Mountcastle, a first-time candidate and longtime Wake County resident, graduated from high school in Raleigh and has two children in Knightdale schools.

At the open house at the Knightdale Recreation Center last week, the conversation about education turned toward a discussion about charter schools.

“(Charter schools are) a movement that’s well-intentioned as long as it’s managed properly,” Mountcastle said.

Mountcastle’s event was open for constituents to stop by and ask questions or let Mountcastle know more issues they want addressed. Chris Kennedy, a local educator, talked with Mountcastle about charters and other alternative education options.

Kennedy talked to Mountcastle about some of the requirements charters put into place that often push low-income, miniority families out of charter schools.

Mountcastle said his biggest problems with charter schools is that many don’t provide transportation or food services. Kennedy, however, explained that some charters have other requirements, like asking for parents to volunteer, that would mean working parents may not be able to accomodate the request.

“They’re supposed to be free and open but they’re not,” Kennedy told Mountcastle. “They technically are (but they’re not).”

Mountcastle said he thought charter schools helped identify areas that have “pockets” of under-achieverment and try to remedy the problem, but they are also business operations.

“I definitely believe in education and I definitely believe charter and private schools are viable options, but they’re options,” he said.

Mountcastle talked with a group of six about the issues of education and what could be done to remedy it. While there were discussions about what problems the county faced in education, Mountcastle didn’t offer any solid ideas of how to solve those problems.

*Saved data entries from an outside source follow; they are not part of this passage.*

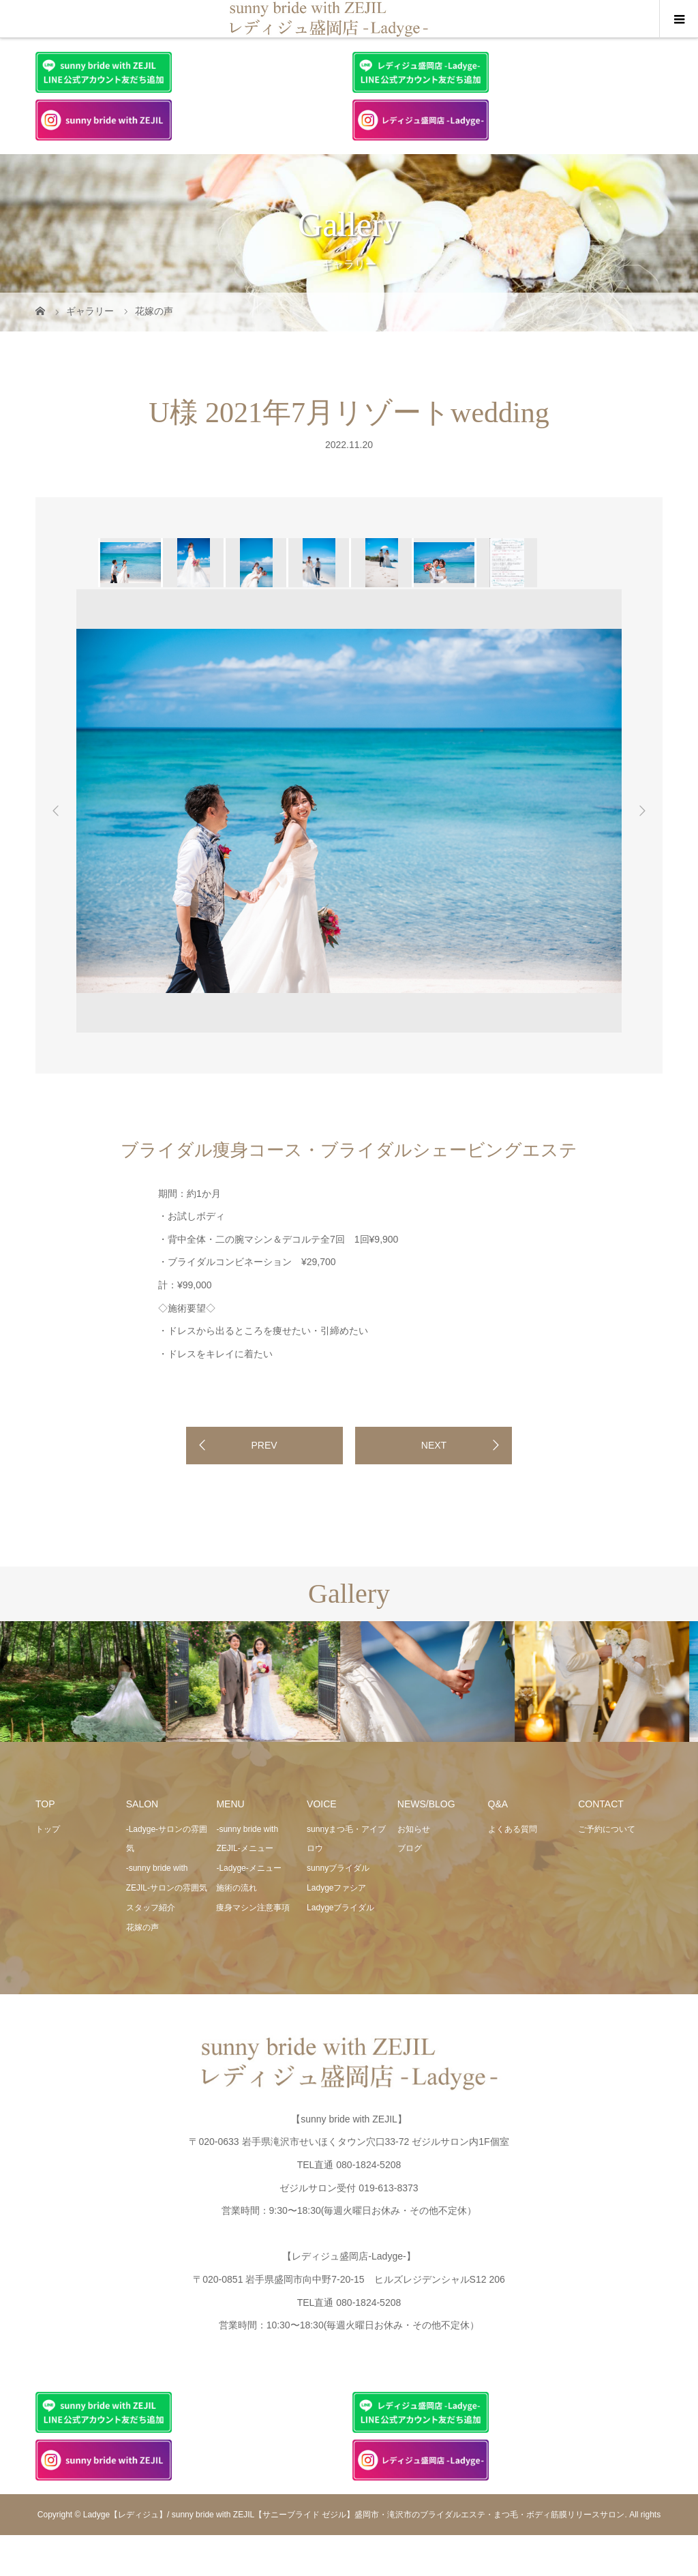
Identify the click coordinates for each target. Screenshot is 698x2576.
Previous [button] (56, 811)
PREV (264, 1445)
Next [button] (642, 811)
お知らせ (413, 1829)
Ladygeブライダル (340, 1907)
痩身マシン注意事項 (253, 1907)
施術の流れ (236, 1888)
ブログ (409, 1848)
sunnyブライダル (338, 1868)
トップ (47, 1829)
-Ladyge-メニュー (248, 1868)
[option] (129, 562)
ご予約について (606, 1829)
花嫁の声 (142, 1927)
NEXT (433, 1445)
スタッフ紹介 (150, 1907)
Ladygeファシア (336, 1888)
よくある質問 (512, 1829)
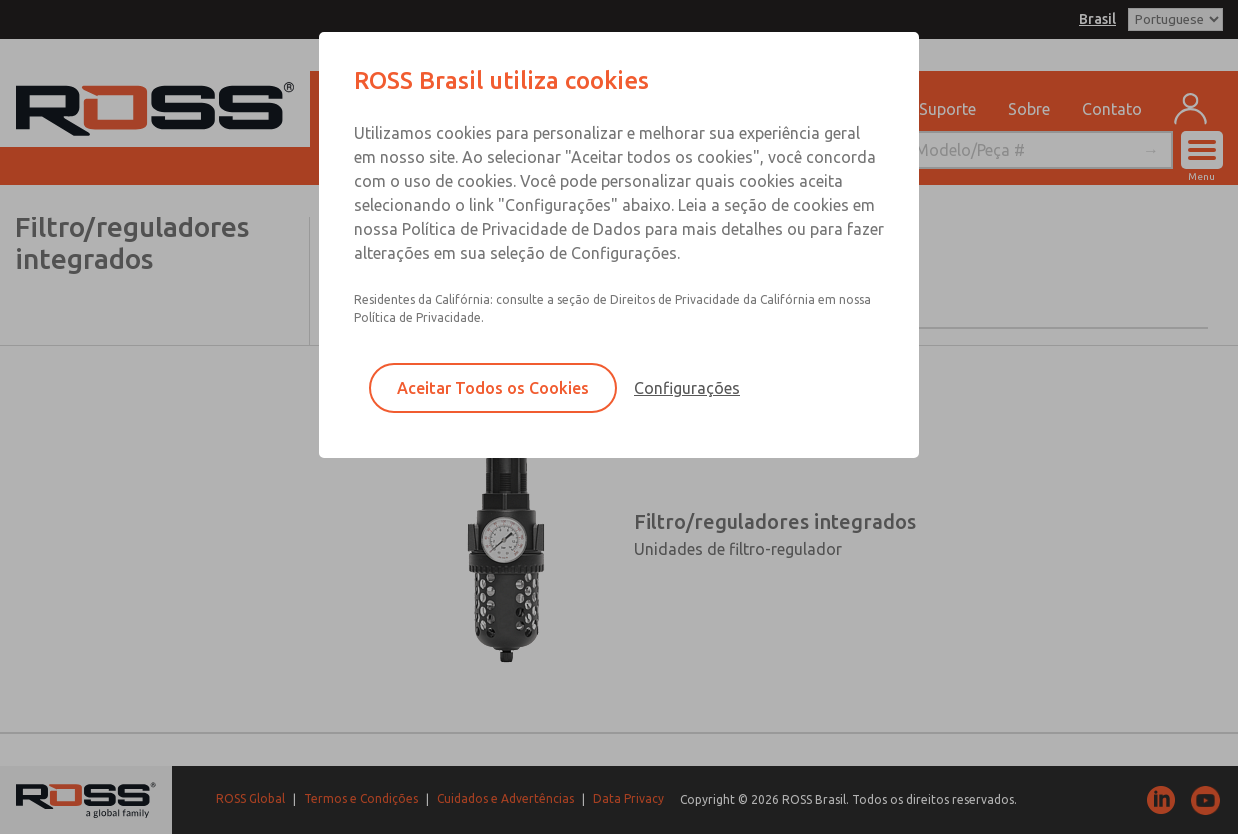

Instead, the informal meet-and-greet was used for him to get a better idea of what sorts of issues he would need to address.

Candidates begin early campaigns

Mountcastle, who is seeking the Democratic nomination for the N.C. House seat, enters in a race with incumbent Chris Malone.

Malone visited Zebulon Town Hall in January, where he discussed a few different topics, including the state’s new Common Core standards.

While Malone didn’t discuss private and charter schools like Mountcastle, he did say he felt like Common Core was rolled out too quickly and was causing problems for students.

“(Students) don’t have the reference material, they don’t have the books and we rolled (Common Core) out before we fully had it all implemented and the training program done,” he said at the meeting.

Malone took his time in Zebulon to address other state issues, like problems with the North Carolina Department of Health and Human Services.

At his event, Mountcastle briefly discussed transportation and problems the state has face since the implementation of the Affordable Care Act.